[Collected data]
┌────────

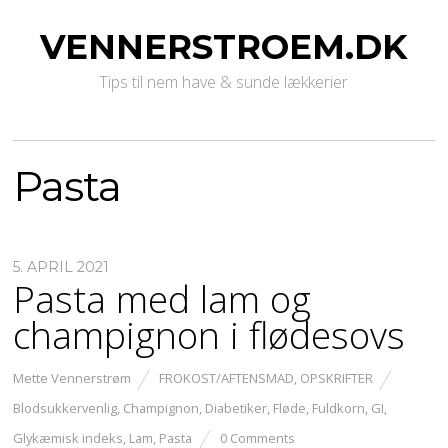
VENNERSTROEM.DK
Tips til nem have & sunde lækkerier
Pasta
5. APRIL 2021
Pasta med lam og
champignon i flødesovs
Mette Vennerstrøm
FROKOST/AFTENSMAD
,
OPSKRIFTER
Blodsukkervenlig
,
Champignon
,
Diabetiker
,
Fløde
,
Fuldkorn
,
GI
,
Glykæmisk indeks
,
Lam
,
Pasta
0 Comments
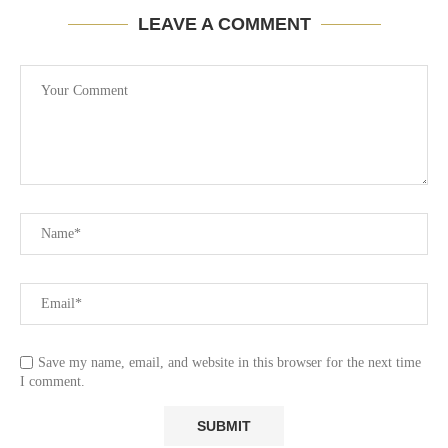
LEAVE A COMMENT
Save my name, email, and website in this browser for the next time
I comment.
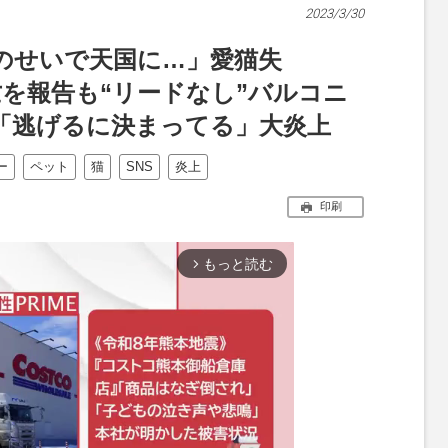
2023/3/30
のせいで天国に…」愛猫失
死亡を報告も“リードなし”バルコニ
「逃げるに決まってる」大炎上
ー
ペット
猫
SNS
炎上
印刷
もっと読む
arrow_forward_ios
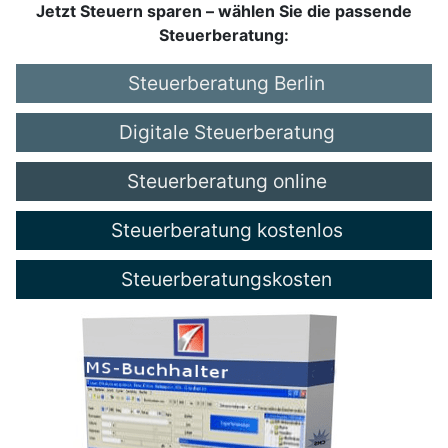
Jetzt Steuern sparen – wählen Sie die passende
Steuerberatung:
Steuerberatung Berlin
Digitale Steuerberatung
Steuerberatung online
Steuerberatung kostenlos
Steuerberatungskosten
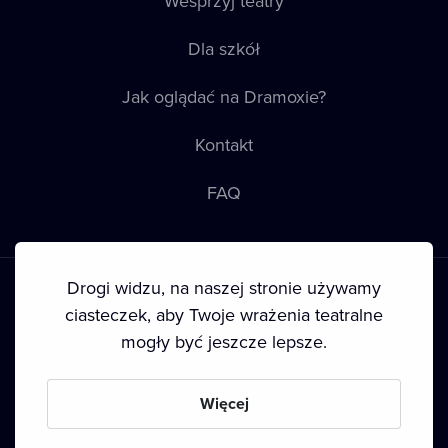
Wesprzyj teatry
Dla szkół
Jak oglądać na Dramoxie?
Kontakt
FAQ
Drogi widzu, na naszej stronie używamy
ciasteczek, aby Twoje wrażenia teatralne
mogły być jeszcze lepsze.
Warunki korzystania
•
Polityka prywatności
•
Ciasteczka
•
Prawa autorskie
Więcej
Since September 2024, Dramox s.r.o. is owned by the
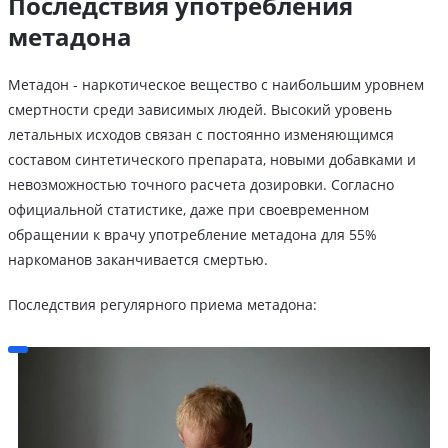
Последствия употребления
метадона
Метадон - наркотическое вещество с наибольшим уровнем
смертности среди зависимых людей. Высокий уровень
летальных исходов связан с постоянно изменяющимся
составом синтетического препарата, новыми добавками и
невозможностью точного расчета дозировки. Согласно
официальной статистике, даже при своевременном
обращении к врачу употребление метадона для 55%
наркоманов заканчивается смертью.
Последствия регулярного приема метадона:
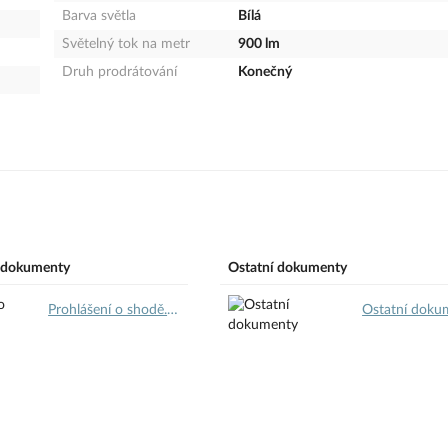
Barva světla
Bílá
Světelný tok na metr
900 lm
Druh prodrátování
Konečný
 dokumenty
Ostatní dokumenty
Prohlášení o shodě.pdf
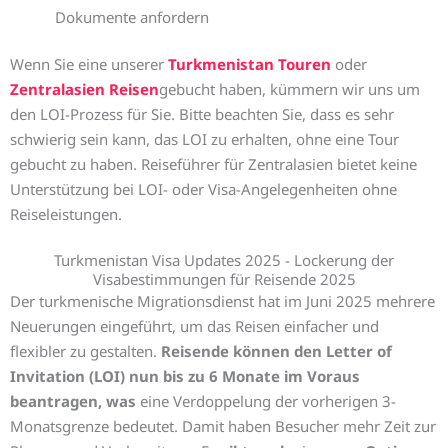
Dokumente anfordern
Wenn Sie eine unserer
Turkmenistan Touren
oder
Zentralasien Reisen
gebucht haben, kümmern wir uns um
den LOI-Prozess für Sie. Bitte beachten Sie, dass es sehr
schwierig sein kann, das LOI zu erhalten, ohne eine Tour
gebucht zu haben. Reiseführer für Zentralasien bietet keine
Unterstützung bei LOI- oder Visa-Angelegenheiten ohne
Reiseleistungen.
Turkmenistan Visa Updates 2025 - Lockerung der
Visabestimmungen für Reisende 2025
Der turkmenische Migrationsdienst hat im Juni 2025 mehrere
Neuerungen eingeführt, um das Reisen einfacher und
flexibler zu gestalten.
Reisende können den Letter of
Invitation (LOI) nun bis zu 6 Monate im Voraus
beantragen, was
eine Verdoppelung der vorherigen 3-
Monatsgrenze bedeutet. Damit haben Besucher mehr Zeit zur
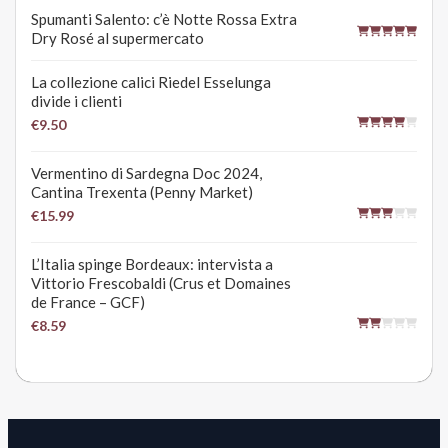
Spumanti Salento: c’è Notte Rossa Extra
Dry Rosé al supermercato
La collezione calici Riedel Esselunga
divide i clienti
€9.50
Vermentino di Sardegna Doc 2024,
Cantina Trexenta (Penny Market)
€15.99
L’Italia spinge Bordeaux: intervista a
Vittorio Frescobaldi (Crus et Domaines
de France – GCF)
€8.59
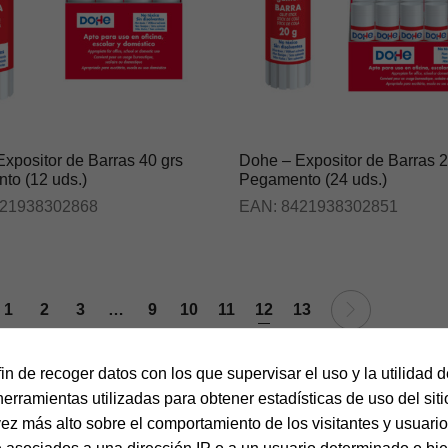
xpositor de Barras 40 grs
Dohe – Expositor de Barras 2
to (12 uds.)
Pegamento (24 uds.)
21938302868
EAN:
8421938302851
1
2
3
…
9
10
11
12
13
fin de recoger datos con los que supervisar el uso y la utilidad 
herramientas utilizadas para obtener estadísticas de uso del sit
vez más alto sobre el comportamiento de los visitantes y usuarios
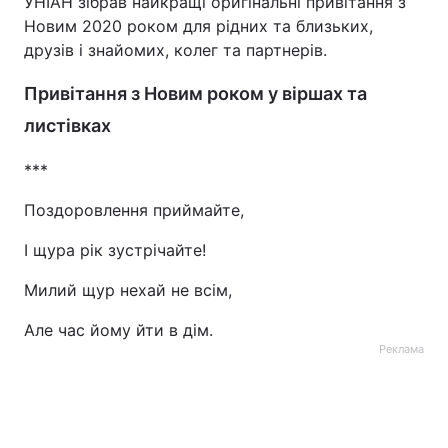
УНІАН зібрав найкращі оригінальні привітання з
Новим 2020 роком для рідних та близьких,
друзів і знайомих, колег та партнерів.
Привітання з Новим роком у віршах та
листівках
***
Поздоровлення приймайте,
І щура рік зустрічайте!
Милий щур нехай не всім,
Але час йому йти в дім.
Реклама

└────────

WHAT TO PRODUCE → Print the data again, word for word, without any pictures.

COMPLETED EXERCISE →
VENNERSTROEM.DK
Tips til nem have & sunde lækkerier
Pasta
5. APRIL 2021
Pasta med lam og
champignon i flødesovs
Mette Vennerstrøm
FROKOST/AFTENSMAD
,
OPSKRIFTER
Blodsukkervenlig
,
Champignon
,
Diabetiker
,
Fløde
,
Fuldkorn
,
GI
,
Glykæmisk indeks
,
Lam
,
Pasta
0 Comments
LEAVE A COMMENT
Save my name, email, and website in this browser for the next time
I comment.
2023/3/30
のせいで天国に…」愛猫失
死亡を報告も“リードなし”バルコニ
「逃げるに決まってる」大炎上
ー
ペット
猫
SNS
炎上
印刷
もっと読む
arrow_forward_ios
Jetzt Steuern sparen – wählen Sie die passende
Steuerberatung:
Steuerberatung Berlin
Digitale Steuerberatung
Steuerberatung online
Steuerberatung kostenlos
Steuerberatungskosten
Wesprzyj teatry
Dla szkół
Jak oglądać na Dramoxie?
Kontakt
FAQ
Drogi widzu, na naszej stronie używamy
ciasteczek, aby Twoje wrażenia teatralne
mogły być jeszcze lepsze.
Warunki korzystania
•
Polityka prywatności
•
Ciasteczka
•
Prawa autorskie
Więcej
Since September 2024, Dramox s.r.o. is owned by the
Последствия употребления
метадона
Метадон - наркотическое вещество с наибольшим уровнем
смертности среди зависимых людей. Высокий уровень
летальных исходов связан с постоянно изменяющимся
составом синтетического препарата, новыми добавками и
невозможностью точного расчета дозировки. Согласно
официальной статистике, даже при своевременном
обращении к врачу употребление метадона для 55%
наркоманов заканчивается смертью.
Последствия регулярного приема метадона:
Barva světla
Bílá
Světelný tok na metr
900 lm
Druh prodrátování
Konečný
 dokumenty
Ostatní dokumenty
Prohlášení o shodě.pdf
Dokumente anfordern
Wenn Sie eine unserer
Turkmenistan Touren
oder
Zentralasien Reisen
gebucht haben, kümmern wir uns um
den LOI-Prozess für Sie. Bitte beachten Sie, dass es sehr
schwierig sein kann, das LOI zu erhalten, ohne eine Tour
gebucht zu haben. Reiseführer für Zentralasien bietet keine
Unterstützung bei LOI- oder Visa-Angelegenheiten ohne
Reiseleistungen.
Turkmenistan Visa Updates 2025 - Lockerung der
Visabestimmungen für Reisende 2025
Der turkmenische Migrationsdienst hat im Juni 2025 mehrere
Neuerungen eingeführt, um das Reisen einfacher und
flexibler zu gestalten.
Reisende können den Letter of
Invitation (LOI) nun bis zu 6 Monate im Voraus
beantragen, was
eine Verdoppelung der vorherigen 3-
Monatsgrenze bedeutet. Damit haben Besucher mehr Zeit zur
Spumanti Salento: c’è Notte Rossa Extra
Dry Rosé al supermercato
La collezione calici Riedel Esselunga
divide i clienti
€9.50
Vermentino di Sardegna Doc 2024,
Cantina Trexenta (Penny Market)
€15.99
L’Italia spinge Bordeaux: intervista a
Vittorio Frescobaldi (Crus et Domaines
de France – GCF)
€8.59
xpositor de Barras 40 grs
Dohe – Expositor de Barras 2
to (12 uds.)
Pegamento (24 uds.)
21938302868
EAN:
8421938302851
1
2
3
…
9
10
11
12
13
fin de recoger datos con los que supervisar el uso y la utilidad 
herramientas utilizadas para obtener estadísticas de uso del sit
vez más alto sobre el comportamiento de los visitantes y usuarios
УНІАН зібрав найкращі оригінальні привітання з
Новим 2020 роком для рідних та близьких,
друзів і знайомих, колег та партнерів.
Привітання з Новим роком у віршах та
листівках
***
Поздоровлення приймайте,
І щура рік зустрічайте!
Милий щур нехай не всім,
Але час йому йти в дім.
Реклама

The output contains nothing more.